In the book I wrote about a friend whose parents are Vietnam refugees and who were exposed to Agent Orange. She’s just one example of many, but it’s not hard to see how someone who had very dangerous chemical exposure as an infant would be wary around things that are chemicals or pharmaceuticals. It’s also not hard to understand that someone whose family and whose homeland was so deeply affected by the policies of our government and the actions of our government would have a problematic relationship with that government. And I don’t think that’s actually an outlying case. I think there’s a lot of people who have complicated backstories, and they’re either around politics or sexism or medicine, and those things are feeding into why they’re not vaccinating.
LN: What other factors might be driving this?
EB: We live in at least, I, live and participate in a parenting culture, an upper middle class, usually white, well-educated parenting culture, that really encourages and supports fear and fearfulness.
Fear is understood as a sort of intelligence in this culture. Promoting fear in another parent or mother is seen as a kind of favor. If you don’t think somebody’s feeling afraid enough, your job is to scare them. I think the other way into empathy is to look at how scared people are, and to think about why they’re scared, and what’s happening culturally to support and encourage that fear.
Eula Biss, the essayist also delves into how the anger from other parents has to do with skipping out on communitarian responsibilities. That's something you can tap into in a constructive way during conversation.
"I used to be a vaccine skeptic. Now I’m a believer." is another good essay:
When we made our decisions about vaccines the first time, it was all abstract. My child couldn’t die from measles, I told myself. My mom had had measles, and she was just fine. I hadn’t yet spent those weeks in the NICU, praying over my child that the fluid in her lungs wouldn’t become full-blown pneumonia. I hadn’t seen all of the other sick babies around her. I hadn’t heard from other bereaved parents about all the ways babies can die.

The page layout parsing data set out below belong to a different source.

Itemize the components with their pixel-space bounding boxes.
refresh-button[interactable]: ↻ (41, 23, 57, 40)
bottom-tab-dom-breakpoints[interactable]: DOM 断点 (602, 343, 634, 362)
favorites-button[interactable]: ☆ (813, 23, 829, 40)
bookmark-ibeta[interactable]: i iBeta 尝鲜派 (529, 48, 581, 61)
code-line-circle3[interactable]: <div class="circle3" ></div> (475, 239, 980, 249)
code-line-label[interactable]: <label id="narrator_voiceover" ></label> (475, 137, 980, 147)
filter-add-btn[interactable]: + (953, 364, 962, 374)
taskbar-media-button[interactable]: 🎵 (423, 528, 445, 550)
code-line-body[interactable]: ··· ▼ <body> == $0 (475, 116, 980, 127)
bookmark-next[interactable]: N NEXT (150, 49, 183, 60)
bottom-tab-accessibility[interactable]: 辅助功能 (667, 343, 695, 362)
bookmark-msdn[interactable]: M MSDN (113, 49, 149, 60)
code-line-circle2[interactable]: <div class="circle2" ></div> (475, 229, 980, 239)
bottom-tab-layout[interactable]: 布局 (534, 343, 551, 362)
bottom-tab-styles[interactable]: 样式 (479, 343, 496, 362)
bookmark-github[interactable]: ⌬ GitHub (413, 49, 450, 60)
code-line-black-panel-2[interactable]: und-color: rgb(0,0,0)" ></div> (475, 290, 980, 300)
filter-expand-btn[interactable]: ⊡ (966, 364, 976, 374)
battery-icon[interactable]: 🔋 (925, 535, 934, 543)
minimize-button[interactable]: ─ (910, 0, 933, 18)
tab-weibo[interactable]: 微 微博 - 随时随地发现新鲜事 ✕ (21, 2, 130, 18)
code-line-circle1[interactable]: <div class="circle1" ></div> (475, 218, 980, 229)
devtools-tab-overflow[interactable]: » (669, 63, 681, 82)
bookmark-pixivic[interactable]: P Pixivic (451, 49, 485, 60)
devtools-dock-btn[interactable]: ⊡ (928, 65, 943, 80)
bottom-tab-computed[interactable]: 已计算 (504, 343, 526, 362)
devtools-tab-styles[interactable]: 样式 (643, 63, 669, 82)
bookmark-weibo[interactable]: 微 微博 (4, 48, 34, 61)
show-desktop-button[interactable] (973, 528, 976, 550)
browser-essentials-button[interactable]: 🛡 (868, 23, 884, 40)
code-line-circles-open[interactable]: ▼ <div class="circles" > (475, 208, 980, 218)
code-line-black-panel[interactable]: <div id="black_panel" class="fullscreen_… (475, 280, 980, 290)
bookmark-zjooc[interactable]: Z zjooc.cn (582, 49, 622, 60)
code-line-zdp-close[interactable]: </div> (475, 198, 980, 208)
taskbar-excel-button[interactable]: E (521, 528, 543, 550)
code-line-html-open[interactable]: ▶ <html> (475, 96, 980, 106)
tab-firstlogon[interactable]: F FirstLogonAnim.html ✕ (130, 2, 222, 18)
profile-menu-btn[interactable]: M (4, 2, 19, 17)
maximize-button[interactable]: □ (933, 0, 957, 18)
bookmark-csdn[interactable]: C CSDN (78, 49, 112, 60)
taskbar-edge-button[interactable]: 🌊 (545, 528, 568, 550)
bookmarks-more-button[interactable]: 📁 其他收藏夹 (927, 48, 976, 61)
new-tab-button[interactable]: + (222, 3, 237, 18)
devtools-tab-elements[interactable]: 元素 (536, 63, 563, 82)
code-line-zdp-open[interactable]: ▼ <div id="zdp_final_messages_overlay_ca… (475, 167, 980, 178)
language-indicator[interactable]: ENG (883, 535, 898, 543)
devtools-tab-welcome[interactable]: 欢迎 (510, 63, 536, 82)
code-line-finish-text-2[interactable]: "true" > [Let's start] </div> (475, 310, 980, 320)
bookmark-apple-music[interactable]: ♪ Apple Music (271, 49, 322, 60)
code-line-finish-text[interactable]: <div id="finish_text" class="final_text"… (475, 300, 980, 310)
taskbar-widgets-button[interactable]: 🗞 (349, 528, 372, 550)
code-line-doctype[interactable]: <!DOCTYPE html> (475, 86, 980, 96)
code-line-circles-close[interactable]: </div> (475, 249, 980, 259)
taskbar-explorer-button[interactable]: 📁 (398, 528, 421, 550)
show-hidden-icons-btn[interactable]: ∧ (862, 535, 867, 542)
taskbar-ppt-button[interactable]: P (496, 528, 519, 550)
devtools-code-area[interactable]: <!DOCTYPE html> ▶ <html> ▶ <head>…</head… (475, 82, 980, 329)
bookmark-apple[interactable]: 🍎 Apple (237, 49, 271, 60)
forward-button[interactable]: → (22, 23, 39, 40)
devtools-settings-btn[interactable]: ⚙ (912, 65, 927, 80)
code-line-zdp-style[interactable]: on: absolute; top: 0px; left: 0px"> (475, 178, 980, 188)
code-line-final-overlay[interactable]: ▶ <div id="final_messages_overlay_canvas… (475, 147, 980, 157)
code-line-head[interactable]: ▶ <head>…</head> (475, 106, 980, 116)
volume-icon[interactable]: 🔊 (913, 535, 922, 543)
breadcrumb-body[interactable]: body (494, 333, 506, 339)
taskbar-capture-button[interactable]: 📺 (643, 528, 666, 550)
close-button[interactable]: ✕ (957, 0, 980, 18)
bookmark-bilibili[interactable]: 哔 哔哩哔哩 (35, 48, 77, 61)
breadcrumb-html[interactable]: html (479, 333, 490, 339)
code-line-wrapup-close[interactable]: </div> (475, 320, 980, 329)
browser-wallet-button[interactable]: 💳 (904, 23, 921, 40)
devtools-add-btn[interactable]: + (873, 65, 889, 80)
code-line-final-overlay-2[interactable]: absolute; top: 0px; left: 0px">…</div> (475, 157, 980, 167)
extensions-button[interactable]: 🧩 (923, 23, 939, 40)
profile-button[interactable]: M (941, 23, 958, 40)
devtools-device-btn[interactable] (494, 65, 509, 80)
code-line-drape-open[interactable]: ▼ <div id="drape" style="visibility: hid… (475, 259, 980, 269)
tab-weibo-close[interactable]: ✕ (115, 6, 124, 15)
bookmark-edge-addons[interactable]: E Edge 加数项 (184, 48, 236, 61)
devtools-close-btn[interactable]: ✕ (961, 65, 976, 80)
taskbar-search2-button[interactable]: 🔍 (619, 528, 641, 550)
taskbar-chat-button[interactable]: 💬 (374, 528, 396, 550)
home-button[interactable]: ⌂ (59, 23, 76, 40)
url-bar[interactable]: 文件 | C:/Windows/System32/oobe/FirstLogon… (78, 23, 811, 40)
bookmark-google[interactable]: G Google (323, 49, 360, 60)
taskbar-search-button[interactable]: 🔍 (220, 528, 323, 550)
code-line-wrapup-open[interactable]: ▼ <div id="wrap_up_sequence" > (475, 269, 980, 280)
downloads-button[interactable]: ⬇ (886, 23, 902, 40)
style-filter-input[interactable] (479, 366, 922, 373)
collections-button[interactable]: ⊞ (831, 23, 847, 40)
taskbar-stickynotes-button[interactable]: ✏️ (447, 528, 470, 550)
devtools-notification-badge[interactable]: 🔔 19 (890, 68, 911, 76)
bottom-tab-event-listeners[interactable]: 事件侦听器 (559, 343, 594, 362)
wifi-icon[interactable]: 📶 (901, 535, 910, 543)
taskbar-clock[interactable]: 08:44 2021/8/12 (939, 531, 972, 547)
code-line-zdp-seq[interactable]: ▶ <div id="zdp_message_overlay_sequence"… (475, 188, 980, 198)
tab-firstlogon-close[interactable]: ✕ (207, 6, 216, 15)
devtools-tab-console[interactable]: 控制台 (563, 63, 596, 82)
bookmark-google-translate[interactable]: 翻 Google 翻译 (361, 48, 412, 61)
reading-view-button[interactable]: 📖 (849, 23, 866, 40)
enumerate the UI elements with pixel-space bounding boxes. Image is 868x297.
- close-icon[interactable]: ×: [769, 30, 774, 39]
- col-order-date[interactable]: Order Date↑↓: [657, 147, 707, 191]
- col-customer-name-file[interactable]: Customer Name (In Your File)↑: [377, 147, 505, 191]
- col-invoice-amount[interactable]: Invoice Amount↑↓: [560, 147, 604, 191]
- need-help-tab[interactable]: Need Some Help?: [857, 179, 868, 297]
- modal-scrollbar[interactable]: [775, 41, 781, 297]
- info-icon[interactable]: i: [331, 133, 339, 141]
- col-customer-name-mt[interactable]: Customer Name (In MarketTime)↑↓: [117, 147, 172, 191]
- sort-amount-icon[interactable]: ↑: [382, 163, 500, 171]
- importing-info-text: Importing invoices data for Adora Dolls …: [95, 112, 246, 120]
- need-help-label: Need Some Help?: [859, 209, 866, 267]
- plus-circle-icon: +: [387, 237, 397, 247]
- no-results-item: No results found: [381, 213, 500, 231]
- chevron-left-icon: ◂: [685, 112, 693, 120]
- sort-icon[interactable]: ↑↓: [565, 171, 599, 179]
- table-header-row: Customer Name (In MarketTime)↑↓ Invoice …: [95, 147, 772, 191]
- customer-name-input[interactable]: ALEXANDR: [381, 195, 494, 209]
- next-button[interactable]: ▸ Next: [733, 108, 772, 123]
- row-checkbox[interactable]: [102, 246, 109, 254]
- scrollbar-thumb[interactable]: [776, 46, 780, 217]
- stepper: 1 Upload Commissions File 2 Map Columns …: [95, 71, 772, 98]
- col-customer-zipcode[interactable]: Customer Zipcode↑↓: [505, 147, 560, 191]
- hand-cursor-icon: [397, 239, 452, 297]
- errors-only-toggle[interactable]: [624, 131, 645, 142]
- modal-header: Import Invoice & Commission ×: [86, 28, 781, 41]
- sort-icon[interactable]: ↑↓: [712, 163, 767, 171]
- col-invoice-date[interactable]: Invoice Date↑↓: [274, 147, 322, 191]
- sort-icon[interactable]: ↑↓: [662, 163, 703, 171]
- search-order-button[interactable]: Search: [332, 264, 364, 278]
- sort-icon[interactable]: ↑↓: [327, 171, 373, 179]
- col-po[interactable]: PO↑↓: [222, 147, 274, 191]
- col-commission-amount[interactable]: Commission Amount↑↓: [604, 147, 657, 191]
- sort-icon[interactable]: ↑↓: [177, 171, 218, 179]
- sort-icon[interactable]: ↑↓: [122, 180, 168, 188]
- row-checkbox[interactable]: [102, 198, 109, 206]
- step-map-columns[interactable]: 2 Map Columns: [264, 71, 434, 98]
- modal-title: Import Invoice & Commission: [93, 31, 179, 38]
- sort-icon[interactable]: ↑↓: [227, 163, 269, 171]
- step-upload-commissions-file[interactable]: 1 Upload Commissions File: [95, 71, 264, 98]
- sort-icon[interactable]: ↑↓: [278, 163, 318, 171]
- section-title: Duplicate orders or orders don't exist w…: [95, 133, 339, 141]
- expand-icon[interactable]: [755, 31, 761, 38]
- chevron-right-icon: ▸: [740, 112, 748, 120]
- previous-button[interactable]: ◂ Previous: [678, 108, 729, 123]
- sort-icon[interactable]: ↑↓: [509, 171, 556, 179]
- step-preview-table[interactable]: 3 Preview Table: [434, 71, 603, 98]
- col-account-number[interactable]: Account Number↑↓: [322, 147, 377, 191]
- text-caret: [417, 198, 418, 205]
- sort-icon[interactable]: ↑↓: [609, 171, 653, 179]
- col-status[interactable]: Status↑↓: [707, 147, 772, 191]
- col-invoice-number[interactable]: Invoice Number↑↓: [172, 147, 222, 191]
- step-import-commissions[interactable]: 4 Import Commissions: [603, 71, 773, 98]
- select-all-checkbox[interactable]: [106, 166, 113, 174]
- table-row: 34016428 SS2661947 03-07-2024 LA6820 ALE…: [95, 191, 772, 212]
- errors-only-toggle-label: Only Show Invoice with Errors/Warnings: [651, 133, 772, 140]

People change. Give them the chance to.
I Asked My Mom Why She Didn’t Vaccinate Me and partly, it was on the advice of the doctor. Yeah, we have those.
Bob Sears.
Jay Gordon (Jenny McCarthy's doc).
Jack Wolfson. On behalf of my profession, I apologize.

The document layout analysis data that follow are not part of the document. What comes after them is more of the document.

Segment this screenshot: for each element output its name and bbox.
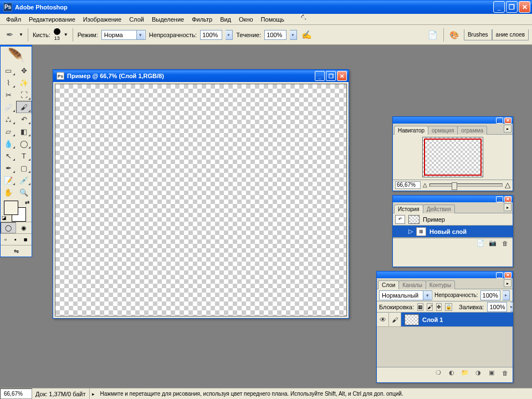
history-close-button[interactable]: ✕	[504, 196, 511, 202]
tool-path-select[interactable]: ↖	[1, 150, 16, 162]
flow-arrow-icon[interactable]: ▸	[290, 30, 297, 40]
jump-to-imageready[interactable]: ⇋	[1, 245, 32, 257]
lock-position-icon[interactable]: ✥	[436, 303, 442, 311]
layer-name[interactable]: Слой 1	[422, 316, 443, 323]
tool-marquee[interactable]: ▭	[1, 64, 16, 76]
lock-all-icon[interactable]: 🔒	[445, 303, 452, 311]
delete-layer-icon[interactable]: 🗑	[500, 369, 509, 377]
layer-style-icon[interactable]: ❍	[434, 369, 443, 377]
layer-fill-input[interactable]: 100%	[487, 302, 507, 312]
airbrush-icon[interactable]: ✍	[300, 29, 313, 41]
tab-history[interactable]: История	[394, 204, 423, 213]
status-menu-icon[interactable]: ▸	[90, 391, 97, 397]
delete-state-icon[interactable]: 🗑	[500, 239, 509, 247]
tool-crop[interactable]: ✂	[1, 89, 16, 101]
menu-select[interactable]: Выделение	[148, 15, 188, 24]
layer-fill-arrow-icon[interactable]: ▸	[510, 302, 513, 312]
menu-filter[interactable]: Фильтр	[188, 15, 216, 24]
edit-standard-mode[interactable]: ◯	[1, 222, 16, 233]
tool-type[interactable]: T	[16, 150, 32, 162]
brush-preset-picker[interactable]: 13	[54, 28, 60, 41]
layers-menu-icon[interactable]: ▸	[504, 279, 511, 287]
tool-dodge[interactable]: ◯	[16, 137, 32, 150]
tool-pen[interactable]: ✒	[1, 162, 16, 174]
screen-full[interactable]: ■	[21, 234, 30, 245]
lock-transparency-icon[interactable]: ▦	[417, 303, 423, 311]
tab-channels[interactable]: Каналы	[398, 280, 426, 289]
menu-image[interactable]: Изображение	[79, 15, 125, 24]
history-minimize-button[interactable]: _	[496, 196, 503, 202]
doc-minimize-button[interactable]: _	[315, 71, 325, 81]
history-brush-source-icon[interactable]: ↶	[395, 215, 405, 224]
layer-blend-mode-select[interactable]: Нормальный	[379, 290, 432, 300]
tool-brush[interactable]: 🖌	[16, 101, 32, 113]
opacity-arrow-icon[interactable]: ▸	[226, 30, 233, 40]
tool-history-brush[interactable]: ↶	[16, 113, 32, 125]
window-minimize-button[interactable]: _	[493, 1, 505, 13]
brush-dropdown-icon[interactable]: ▼	[64, 32, 68, 37]
tool-blur[interactable]: 💧	[1, 137, 16, 150]
navigator-menu-icon[interactable]: ▸	[504, 125, 511, 132]
screen-standard[interactable]: ▫	[1, 234, 11, 245]
tool-notes[interactable]: 📝	[1, 174, 16, 186]
new-set-icon[interactable]: 📁	[461, 369, 469, 377]
adjustment-layer-icon[interactable]: ◑	[474, 369, 483, 377]
layer-row[interactable]: 👁 🖌 Слой 1	[377, 313, 513, 327]
window-maximize-button[interactable]: ❐	[506, 1, 518, 13]
tool-stamp[interactable]: ⛼	[1, 113, 16, 125]
doc-close-button[interactable]: ✕	[337, 71, 347, 81]
doc-maximize-button[interactable]: ❐	[326, 71, 336, 81]
navigator-zoom-slider[interactable]	[429, 183, 503, 187]
tool-healing[interactable]: 🩹	[1, 101, 16, 113]
tool-preset-icon[interactable]: ✒	[3, 29, 16, 41]
document-canvas[interactable]	[55, 84, 347, 316]
history-state-row[interactable]: ▷ ▦ Новый слой	[393, 226, 513, 238]
edit-quickmask-mode[interactable]: ◉	[16, 222, 32, 233]
new-document-from-state-icon[interactable]: 📄	[476, 239, 485, 247]
tab-layers[interactable]: Слои	[378, 280, 399, 289]
tool-eraser[interactable]: ▱	[1, 125, 16, 137]
history-menu-icon[interactable]: ▸	[504, 203, 511, 211]
blend-mode-select[interactable]: Норма	[101, 30, 146, 40]
palette-tab-brushes[interactable]: Brushes	[464, 29, 492, 40]
window-close-button[interactable]: ✕	[519, 1, 530, 13]
layer-visibility-icon[interactable]: 👁	[377, 313, 389, 326]
tool-preset-dropdown-icon[interactable]: ▼	[19, 32, 23, 37]
tool-wand[interactable]: ✨	[16, 76, 32, 89]
tool-move[interactable]: ✥	[16, 64, 32, 76]
foreground-color[interactable]	[4, 201, 18, 215]
zoom-in-icon[interactable]: △	[505, 181, 510, 189]
layer-opacity-input[interactable]: 100%	[480, 290, 500, 300]
menu-file[interactable]: Файл	[2, 15, 25, 24]
menu-window[interactable]: Окно	[235, 15, 257, 24]
status-zoom-input[interactable]: 66,67%	[0, 388, 32, 399]
tab-navigator[interactable]: Навигатор	[394, 126, 428, 135]
new-snapshot-icon[interactable]: 📷	[488, 239, 497, 247]
tab-paths[interactable]: Контуры	[426, 280, 455, 289]
menu-view[interactable]: Вид	[216, 15, 235, 24]
status-doc-size[interactable]: Док: 1,37M/0 байт	[32, 388, 90, 399]
menu-layer[interactable]: Слой	[125, 15, 148, 24]
history-snapshot-row[interactable]: ↶ Пример	[393, 213, 513, 226]
flow-input[interactable]: 100%	[264, 30, 287, 40]
opacity-input[interactable]: 100%	[200, 30, 222, 40]
document-titlebar[interactable]: Ps Пример @ 66,7% (Слой 1,RGB/8) _ ❐ ✕	[53, 70, 349, 82]
tool-gradient[interactable]: ◧	[16, 125, 32, 137]
layer-mask-icon[interactable]: ◐	[447, 369, 456, 377]
layer-link-icon[interactable]: 🖌	[389, 313, 401, 326]
tool-eyedropper[interactable]: 💉	[16, 174, 32, 186]
menu-edit[interactable]: Редактирование	[25, 15, 79, 24]
navigator-close-button[interactable]: ✕	[504, 117, 511, 124]
tool-shape[interactable]: ▢	[16, 162, 32, 174]
palette-well-icon[interactable]: 🎨	[448, 29, 461, 41]
navigator-preview[interactable]	[422, 137, 483, 177]
palette-tab-layercomps[interactable]: ание слоев	[492, 29, 529, 40]
new-layer-icon[interactable]: ▣	[487, 369, 496, 377]
navigator-minimize-button[interactable]: _	[496, 117, 503, 124]
tool-slice[interactable]: ⛶	[16, 89, 32, 101]
tool-hand[interactable]: ✋	[1, 186, 16, 198]
default-colors-icon[interactable]: ◪	[2, 215, 7, 221]
zoom-out-icon[interactable]: △	[423, 182, 427, 188]
tool-zoom[interactable]: 🔍	[16, 186, 32, 198]
file-browser-icon[interactable]: 📄	[427, 29, 439, 41]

In any case we have an opportunity (alas) to have a lot of people who, for various reasons, are vaccine hesitant pay attention to the news. There's nothing like babies with measles to get your attention and theirs. Assume they are trying to do right by their kids. Assume they're worried or downright scared. Don't yell at them. Save that for Christie and Paul, and the doctors they get their information from. They deserve every slam you can think of, not the parents.